Es fácil navegar por el Báltico. Decenas de ferries surcan sus aguas diariamente y es sencillo reservar los billetes en internet en cualquier compañía. Nosotros habíamos volado de Madrid a Estocolmo y de ahí a Helsinki con Norwegian y llegamos de noche a la capital finlandesa. Hacía bastante frío, no más de cinco grados, mientras esperábamos el bus de Finnaie (salen cada veinte minutos junto a la parada de taxis), que nos dejó en media hora en el centro de la ciudad, junto a la estación de tren (Rautatientori), y caminamos hasta el apartamento que habíamos alquilado, a un paso de la catedral Uspensky, frente a la terminal de ferries de Viking Line.

Hacía frío y el viento te agitaba en inesperadas sacudidas como poniéndote a prueba

El ferry a Tallin salía temprano, pero no desde los muelles que teníamos enfrente, sino del west harbour (lansiterminaali), adonde a esas horas (seis de la mañana) había que llegar necesariamente en taxi. Sólo había que canjear las reservas online por los billetes en la taquilla. La navegación hasta Estonia, somnolienta, está impregnada de un tono ceniciento. Es un mar casi en blanco y negro, vigilado por numerosas nubes. Hace frío en cubierta, pero es un frío que no molesta, sino que acompaña.

El regreso es de noche. El Báltico sólo se intuye. Y se escucha si sales a la intemperie. Es la respiración de un gigante dormido. Llueve al llegar a Helsinki.
Menos de 24 horas después nos subimos a otro ferry, esta vez con derecho a camarote. Es rápido llegar a Estocolmo en avión, pero como soy de los que pienso, como Confucio, que la meta está en el camino, decidimos ir en barco. Quince horas de travesía que terminaron siendo casi 18. Sin duda lo volvería a repetir.

Es un mar casi en blanco y negro, vigilado siempre por numerosas nubes

Había visto la placa conmemorativa en Tallin, junto a la Torre Gorda Margarete, y ahora me acordaba de esa tragedia, del naufragio del ferry que hacía este mismo trayecto, un 29 de septiembre de 1994, en el que murieron 852 de los 989 pasajeros. Vaya momento para evocar tragedias.
Pese a esos pensamientos aciagos, el Mariella de Viking Line me inspiraba toda la confianza del mundo. Y el atardecer sobre la bahía, con Helsinki alejándose de nuestra estela poco a poco, no admitía ni la más mínima concesión al fatalismo.

Durante una hora que se consume sin relojes desde la cubierta de estribor, vemos dejar atrás islotes que parecen estar a punto de ser engullidos por el Báltico, fortificaciones de antaño, faros solitarios. El ferry se va alejando de todo eso a la vez que el día se desprende de sus últimos rayos de sol y nos sumimos pronto en la oscuridad del mar, en el silencio sobrecogedor de las noches lejos de tierra firme.
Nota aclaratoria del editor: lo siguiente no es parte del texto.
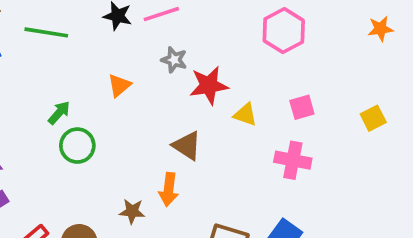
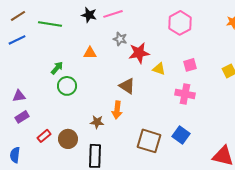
orange triangle: (119, 85) -> (90, 53), turned 40

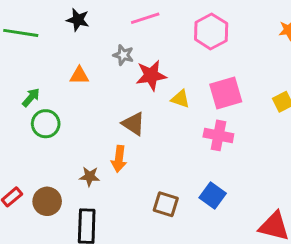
pink line: (113, 14) -> (145, 18), moved
pink square: (190, 65) -> (226, 93), size x1.6
brown square: (149, 141) -> (166, 204), size x0.7

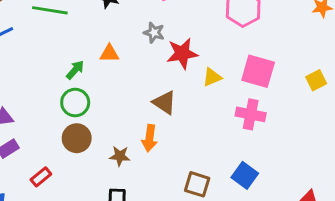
pink square: (226, 93) -> (258, 71), turned 32
green arrow: (31, 97) -> (75, 70), moved
yellow triangle: (180, 99) -> (212, 77), turned -42
brown circle: (47, 201) -> (77, 138), moved

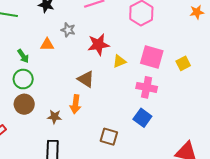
gray star: (154, 33) -> (68, 30), moved
green arrow: (75, 70) -> (23, 56), turned 104
yellow square: (316, 80) -> (183, 63), moved
blue square: (245, 175) -> (142, 118), moved

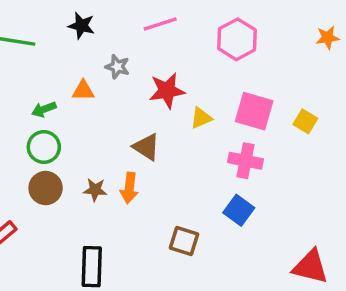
green arrow: (23, 56) -> (44, 109), turned 104
yellow square: (183, 63) -> (305, 121), turned -32
brown star: (55, 117) -> (95, 190), moved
Ahora me acordaba de la tragedia de 1994, cuando 989 pasajeros murieron al naufragar un ferry que hacía este mismo trayecto

Dentro, todo es distinto. Tax free. Black Jack. Restaurantes. Luces y acción. Una pequeña ciudad a merced del mar. Huimos de todo ese gentío y cenamos en el camarote un par de ensaladas del Stockmann de Helsinki y unos arenques. Incluso conseguimos dormir algo.

A las nueve de la mañana salimos a cubierta. Hay que abrigarse. Estocolmo se empieza a dibujar frente a nosotros con timidez. Tan cerca pero tan lejos aún. Luce el sol. Se me ocurren pocas maneras mejores de llegar a una ciudad desconocida. Nada que ver con la frialdad de un aeropuerto. Un resfriado es un precio demasiado insignificante para plantearse abandonar la cubierta. Recuperar la soledad en un barco tan lleno de gente es un privilegio. Es otra hora mágica que el Báltico nos regala.